Thursday, October 10, 2013

Gravity


Grade: 85/A-

There’s a joke among certain critics on Twitter that Gravity is essentially Movie: The Ride. It’s at least partially true, but that’s not exactly a knock against it. The new film by Alfonso Cuarón (his first since 2006’s Children of Men) works first as a pure sensory experience, one that takes the viewer through the white-knuckle survival story of two astronauts. What makes Gravity more than just an excellent thrill-ride is Cuaron’s deeply-felt humanity: the sense that human life is valuable rather than expendable.

Ryan Stone (Sandra Bullock) is a bio-medical engineer on her first space shuttle mission. A Russian missile strike on an old satellite crashes into a ship, it kills every team member other than Stone and Matt Kowalski (George Clooney), a veteran astronaut on his final mission. As Stone and Kowalski lose contact with Mission Control, the two are forced to use their wits to survive.

The relative simplicity of Gravity’s survival story makes it a perfect vehicle for Cuarón’s penchant for baroque camera movements. The film opens with a bravura 17-minute shot that’s extraordinary both for its sense of zero-gravity movement (which practically makes the viewer another participant in the action) and for its exact compositions. It’s another example of why cinematographer Emmanuel Lubezki knows how to move a camera better than almost anyone else in the business.

It’s also some of the most astonishing action directing in years. The sense of spatial dynamics in Gravity is extraordinary, not to mention essential. With even the most ostentatious movements, there’s a need to show exactly what we’re seeing at the exact moment we see it. The film roots our experience in the characters’ objectives, in the specific cause-and-effect of every detail. That emphasis is important, considering the film’s central thread: the value of life.

Cuarón’s script (co-written by his son Jonas) isn’t the most elegant piece of work. Its introduction of Stone’s backstory is clumsy and contrived. It’s not unbelievable that Stone would reveal her past trauma at a moment where she’s in grave danger, but it does feel too much like the cogs of the screenplay grinding to get her into the place she needs to be for the climax. The film also takes a major misstep with a late-period scene that serves mostly to explicate the film’s theme. But these flaws are minor in the face of the film’s ultimately moving look at a character’s rebirth and appreciation.

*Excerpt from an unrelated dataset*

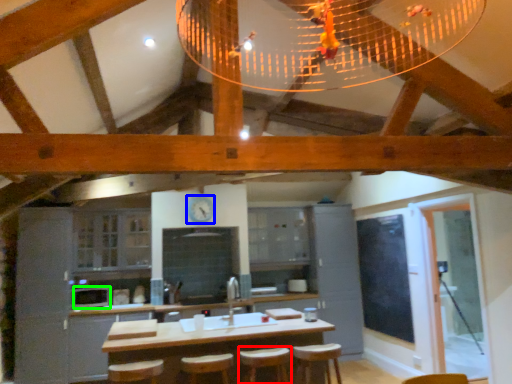 Question: Which is nearer to the bar stool (highlighted by a red box)? clock (highlighted by a blue box) or appliance (highlighted by a green box).

Choices:
 (A) clock
 (B) appliance

Answer: (A)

Bullock carries most of the movie on her shoulders (Clooney is charming as ever in a mostly functional supporting role), giving what’s likely the best, most vulnerable and focused performance of her career. As Stone, she’s a character whose need to survive goes from basic human instinct to more soulful places. Cuarón frames Bullock in birth imagery that might seem heavy-handed if it weren’t so lyrical. A mid-film shot of Bullock re-entering a spacecraft, stripping off her spacesuit and down to her underwear (in a shot that consciously evokes Sigourney Weaver in Alien) then shows her in a fetal position, a cord framed near her as if it were an umbilical cord.

It’s a moment of tranquility amidst a space traveler’s worst nightmare, and it’s those moments that give the film its meaning and power. A later scene with Stone at her lowest ebb, slowly and quietly coming to terms with the likelihood of her death only furthers the film’s sense that life is a gift. Gravity ultimately works not because it’s a brilliantly executed survival story, but because it’s a film in which human survival, this human’s survival, matters.